Tindakan Bupati Serang tersebut kemudian menuai kritik dari sejumlah kalangan. Pemanggilan siswi SD tersebut dinilai sebagai preseden buruk terhadap partisipasi anak di Indonesia karena berdampak negatif terhadap psikologi anak. Sehingga, Devi bersama keluarganya pun lebih memilih diam saat audiensi dengan kepala daerah tersebut.
“Tujuan pengawasan langsung KPAI adalah untuk melihat kondisi dan fakta yang sebenarnya, apakah sesuai dengan yang ditulis Ananda D dalam suratnya atau malah kondisinya lebih memprihatinkan jika didasarkan pada delapan standar nasional pendidikan,” kata Retno dalam keterangan tertulis yang diterima Tirto, Jumat (8/12/2017).

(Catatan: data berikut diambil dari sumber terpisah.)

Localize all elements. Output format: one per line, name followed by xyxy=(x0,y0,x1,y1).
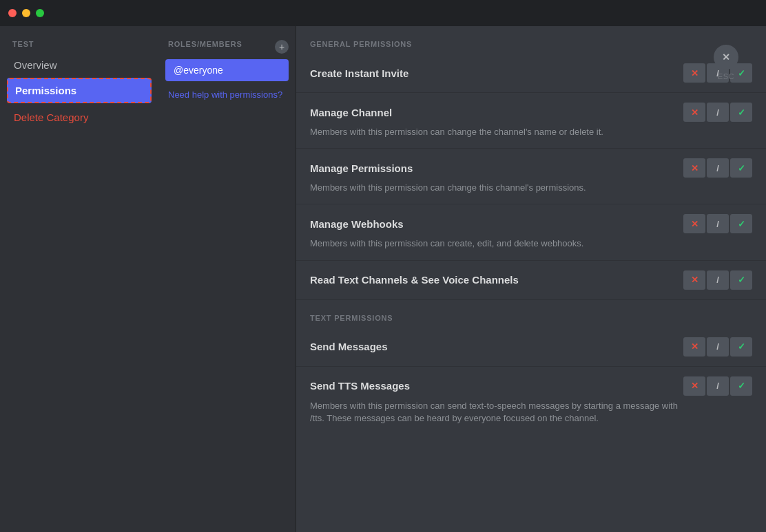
neutral-button[interactable]: / xyxy=(707,270,729,290)
permission-create-instant-invite: Create Instant Invite ✕ / ✓ xyxy=(296,54,766,93)
allow-button[interactable]: ✓ xyxy=(730,158,752,178)
allow-button[interactable]: ✓ xyxy=(730,376,752,396)
esc-button[interactable]: ✕ xyxy=(714,45,738,70)
permission-name: Create Instant Invite xyxy=(310,67,408,79)
close-button[interactable] xyxy=(8,9,17,17)
permission-name: Read Text Channels & See Voice Channels xyxy=(310,274,519,286)
allow-button[interactable]: ✓ xyxy=(730,337,752,357)
text-permissions-header: TEXT PERMISSIONS xyxy=(296,300,766,328)
deny-button[interactable]: ✕ xyxy=(683,214,705,233)
permission-controls: ✕ / ✓ xyxy=(683,376,752,396)
delete-category-button[interactable]: Delete Category xyxy=(7,106,152,129)
main-content: TEST Overview Permissions Delete Categor… xyxy=(0,26,766,532)
roles-members-column: ROLES/MEMBERS + @everyone Need help with… xyxy=(158,26,296,532)
permission-description: Members with this permission can create,… xyxy=(310,237,689,250)
neutral-button[interactable]: / xyxy=(707,103,729,122)
permission-controls: ✕ / ✓ xyxy=(683,158,752,178)
permissions-help-link[interactable]: Need help with permissions? xyxy=(165,89,289,100)
esc-label: ESC xyxy=(718,72,734,81)
permission-description: Members with this permission can change … xyxy=(310,126,689,138)
maximize-button[interactable] xyxy=(36,9,44,17)
allow-button[interactable]: ✓ xyxy=(730,214,752,233)
esc-area: ✕ ESC xyxy=(714,45,738,81)
permission-controls: ✕ / ✓ xyxy=(683,337,752,357)
server-label: TEST xyxy=(7,40,152,48)
deny-button[interactable]: ✕ xyxy=(683,376,705,396)
neutral-button[interactable]: / xyxy=(707,158,729,178)
deny-button[interactable]: ✕ xyxy=(683,158,705,178)
everyone-role[interactable]: @everyone xyxy=(165,59,289,81)
neutral-button[interactable]: / xyxy=(707,337,729,357)
permission-controls: ✕ / ✓ xyxy=(683,270,752,290)
titlebar xyxy=(0,0,766,26)
permission-manage-permissions: Manage Permissions ✕ / ✓ Members with th… xyxy=(296,149,766,204)
roles-members-header: ROLES/MEMBERS + xyxy=(165,40,289,54)
permission-name: Manage Permissions xyxy=(310,162,413,174)
permission-description: Members with this permission can change … xyxy=(310,182,689,194)
roles-members-label: ROLES/MEMBERS xyxy=(165,40,245,48)
permission-read-text-channels: Read Text Channels & See Voice Channels … xyxy=(296,261,766,300)
sidebar-item-permissions[interactable]: Permissions xyxy=(7,78,152,103)
permission-name: Send Messages xyxy=(310,341,388,352)
neutral-button[interactable]: / xyxy=(707,376,729,396)
permission-send-tts: Send TTS Messages ✕ / ✓ Members with thi… xyxy=(296,367,766,434)
permission-name: Send TTS Messages xyxy=(310,380,410,392)
permission-controls: ✕ / ✓ xyxy=(683,214,752,233)
permission-controls: ✕ / ✓ xyxy=(683,103,752,122)
allow-button[interactable]: ✓ xyxy=(730,270,752,290)
permissions-panel: GENERAL PERMISSIONS Create Instant Invit… xyxy=(296,26,766,532)
sidebar: TEST Overview Permissions Delete Categor… xyxy=(0,26,158,532)
deny-button[interactable]: ✕ xyxy=(683,270,705,290)
permission-manage-webhooks: Manage Webhooks ✕ / ✓ Members with this … xyxy=(296,204,766,260)
permission-description: Members with this permission can send te… xyxy=(310,400,689,425)
deny-button[interactable]: ✕ xyxy=(683,337,705,357)
permission-name: Manage Webhooks xyxy=(310,218,404,230)
permission-send-messages: Send Messages ✕ / ✓ xyxy=(296,328,766,367)
add-role-button[interactable]: + xyxy=(275,40,289,54)
general-permissions-header: GENERAL PERMISSIONS xyxy=(296,26,766,54)
permission-name: Manage Channel xyxy=(310,107,392,118)
minimize-button[interactable] xyxy=(22,9,30,17)
deny-button[interactable]: ✕ xyxy=(683,63,705,83)
sidebar-item-overview[interactable]: Overview xyxy=(7,54,152,76)
deny-button[interactable]: ✕ xyxy=(683,103,705,122)
window-controls xyxy=(8,9,44,17)
neutral-button[interactable]: / xyxy=(707,214,729,233)
permission-manage-channel: Manage Channel ✕ / ✓ Members with this p… xyxy=(296,93,766,149)
allow-button[interactable]: ✓ xyxy=(730,103,752,122)
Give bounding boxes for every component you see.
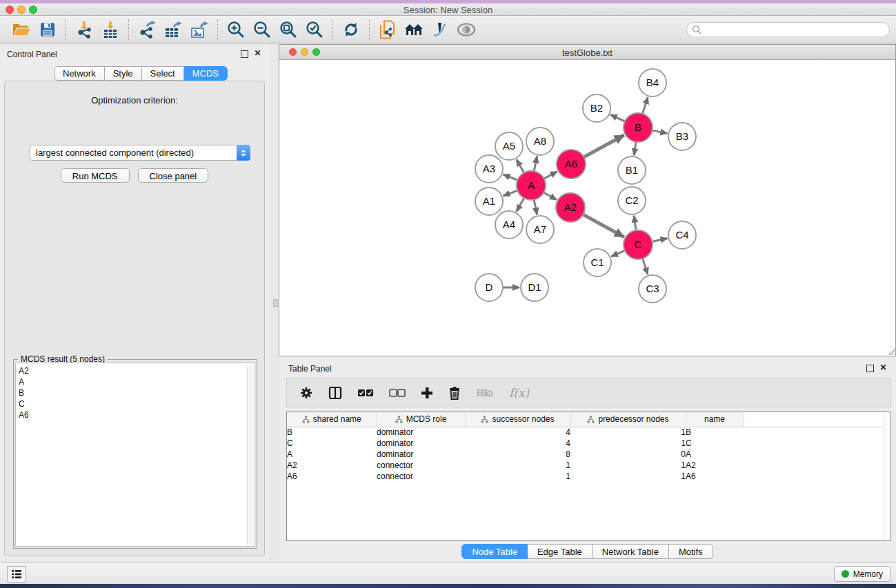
graph-node-B3[interactable]: B3 (668, 123, 696, 150)
delete-column-button[interactable] (448, 386, 461, 400)
graph-node-C3[interactable]: C3 (639, 275, 666, 303)
zoom-selected-button[interactable] (301, 18, 328, 41)
task-history-button[interactable] (7, 566, 26, 582)
memory-button[interactable]: Memory (834, 566, 890, 582)
resize-grip-icon[interactable] (886, 346, 895, 355)
export-image-button[interactable] (186, 18, 212, 41)
table-cell[interactable]: B (287, 427, 377, 438)
mcds-result-item[interactable]: A2 (19, 365, 255, 376)
search-field[interactable] (686, 22, 890, 37)
open-file-button[interactable] (8, 18, 34, 41)
tab-node-table[interactable]: Node Table (461, 544, 528, 559)
graph-node-B1[interactable]: B1 (618, 156, 646, 184)
graph-node-A4[interactable]: A4 (495, 211, 523, 239)
graph-node-B2[interactable]: B2 (583, 94, 610, 122)
tab-style[interactable]: Style (105, 66, 142, 81)
show-selected-button[interactable] (357, 389, 374, 397)
graph-node-D1[interactable]: D1 (521, 274, 548, 301)
column-header[interactable]: shared name (287, 412, 377, 427)
zoom-in-button[interactable] (223, 18, 249, 41)
table-row[interactable]: A6connector11A6 (287, 471, 890, 482)
tab-mcds[interactable]: MCDS (184, 66, 228, 81)
network-canvas[interactable]: AA1A2A3A4A5A6A7A8BB1B2B3B4CC1C2C3C4DD1 (279, 60, 895, 356)
table-cell[interactable]: B (686, 427, 744, 438)
column-layout-button[interactable] (328, 386, 342, 400)
table-cell[interactable]: A6 (287, 471, 377, 482)
tab-select[interactable]: Select (142, 66, 184, 81)
table-cell[interactable]: 4 (465, 438, 570, 449)
import-network-button[interactable] (71, 18, 97, 41)
table-scrollbar[interactable] (884, 413, 890, 540)
table-cell[interactable]: 1 (570, 460, 686, 471)
settings-gear-button[interactable] (299, 386, 313, 400)
hide-selected-button[interactable] (389, 389, 406, 397)
graph-node-C2[interactable]: C2 (618, 187, 646, 214)
table-cell[interactable]: A (287, 449, 377, 460)
float-table-panel-button[interactable] (866, 365, 874, 372)
graph-node-A5[interactable]: A5 (495, 132, 523, 160)
column-header[interactable]: MCDS role (377, 412, 465, 427)
mcds-result-listbox[interactable]: A2ABCA6 (15, 363, 255, 547)
annotation-toggle-button[interactable] (427, 18, 453, 41)
graph-node-A3[interactable]: A3 (475, 155, 503, 183)
export-network-button[interactable] (134, 18, 160, 41)
table-cell[interactable]: 1 (570, 427, 686, 438)
vertical-split-handle[interactable] (273, 299, 278, 307)
run-mcds-button[interactable]: Run MCDS (61, 168, 130, 183)
table-cell[interactable]: dominator (377, 449, 465, 460)
mcds-result-item[interactable]: B (19, 387, 255, 398)
table-cell[interactable]: dominator (377, 438, 465, 449)
graph-node-B[interactable]: B (624, 113, 653, 142)
close-table-panel-button[interactable]: ✕ (879, 363, 888, 372)
column-header[interactable]: successor nodes (465, 412, 570, 427)
clear-table-button[interactable] (476, 388, 494, 398)
mcds-result-scrollbar[interactable] (247, 366, 253, 545)
optimization-criterion-select[interactable]: largest connected component (directed) (30, 145, 250, 161)
graph-node-A[interactable]: A (517, 171, 546, 200)
table-cell[interactable]: A2 (287, 460, 377, 471)
save-session-button[interactable] (34, 18, 61, 41)
clone-network-button[interactable] (375, 18, 401, 41)
graph-node-D[interactable]: D (475, 274, 503, 301)
function-builder-button[interactable]: f(x) (509, 386, 529, 400)
search-input[interactable] (701, 23, 889, 36)
table-row[interactable]: Adominator80A (287, 449, 890, 460)
table-cell[interactable]: 1 (570, 438, 686, 449)
graph-node-A7[interactable]: A7 (526, 216, 554, 243)
home-button[interactable] (401, 18, 427, 41)
refresh-button[interactable] (338, 18, 364, 41)
table-cell[interactable]: connector (377, 471, 465, 482)
tab-network[interactable]: Network (54, 66, 105, 81)
graph-node-C[interactable]: C (624, 230, 653, 259)
tab-edge-table[interactable]: Edge Table (528, 544, 593, 559)
graph-node-A2[interactable]: A2 (556, 193, 585, 222)
mcds-result-item[interactable]: A (19, 376, 255, 387)
export-table-button[interactable] (160, 18, 186, 41)
table-cell[interactable]: 1 (570, 471, 686, 482)
table-cell[interactable]: A (686, 449, 744, 460)
column-header[interactable]: name (686, 412, 744, 427)
tab-network-table[interactable]: Network Table (593, 544, 669, 559)
table-cell[interactable]: 8 (465, 449, 570, 460)
float-panel-button[interactable] (241, 50, 248, 58)
table-cell[interactable]: C (287, 438, 377, 449)
table-cell[interactable]: connector (377, 460, 465, 471)
graph-node-C1[interactable]: C1 (584, 249, 611, 276)
close-panel-icon-button[interactable]: ✕ (253, 49, 262, 58)
table-cell[interactable]: A2 (686, 460, 744, 471)
eye-button[interactable] (453, 18, 479, 41)
table-row[interactable]: Cdominator41C (287, 438, 890, 449)
column-header[interactable]: predecessor nodes (570, 412, 686, 427)
table-cell[interactable]: 0 (570, 449, 686, 460)
table-cell[interactable]: 4 (465, 427, 570, 438)
graph-node-A8[interactable]: A8 (526, 128, 554, 155)
import-table-button[interactable] (97, 18, 123, 41)
table-row[interactable]: A2connector11A2 (287, 460, 890, 471)
table-cell[interactable]: 1 (465, 471, 570, 482)
tab-motifs[interactable]: Motifs (669, 544, 713, 559)
table-cell[interactable]: A6 (686, 471, 744, 482)
add-column-button[interactable] (421, 387, 433, 399)
close-panel-button[interactable]: Close panel (138, 168, 209, 183)
graph-node-C4[interactable]: C4 (668, 221, 696, 249)
table-row[interactable]: Bdominator41B (287, 427, 890, 438)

Berdasarkan pemantauan lapangan, kata Retno, KPAI menilai kondisi sarana prasarana SDN Sadah masih jauh dari standar minimum, jika didasarkan pada delapan Standar Nasional Pendidikan (SNP). Misalnya ukuran ruang kelasnya yang rata-rata hanya 4 x 4 meter berlantai plester, WC (toilet) hanya satu untuk seluruh siswa, guru dan karyawan, dan tidak memiliki ruang perpustakaan. Ruang guru juga di ruangan yang ukurannya sekitar 2 x 4 meter dengan hanya beralaskan karpet berwarna hijau, tak ada meja dan kursi. Kapasitas listrik sekolah juga hanya 450 watt.
Seluruh ruang kelas, kecuali ruang kelas enam merupakan bangunan semi permanen dengan bahan bangunan seadanya. Atap sekolah yang terbuat dari asbes menjadikan ruangan kelas menjadi sangat panas ketika matahari sudah tinggi, terutama ruang kelas empat yang atapnya hanya berjarak sekitar dua jengkal dari kepala orang dewasa.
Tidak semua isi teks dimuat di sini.